Task objective => Search the records below for the word "kiezen", then return every line where it appears.

:: Study material

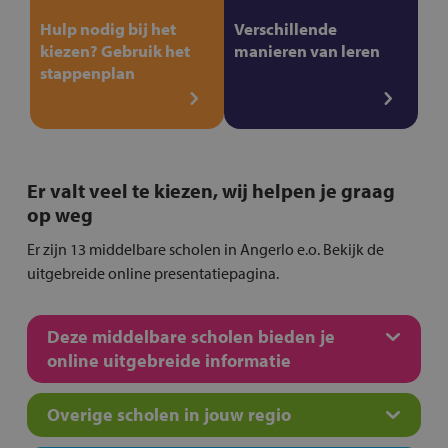
Hulp nodig bij het
Verschillende
kiezen? Gebruik het
manieren van leren
stappenplan
Er valt veel te kiezen, wij helpen je graag
op weg
Er zijn 13 middelbare scholen in Angerlo e.o. Bekijk de
uitgebreide online presentatiepagina.
Deze middelbare scholen bieden je
online uitgebreide informatie
Overige scholen in jouw regio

::::

Solved exercise =>
kiezen? Gebruik het
Er valt veel te kiezen, wij helpen je graag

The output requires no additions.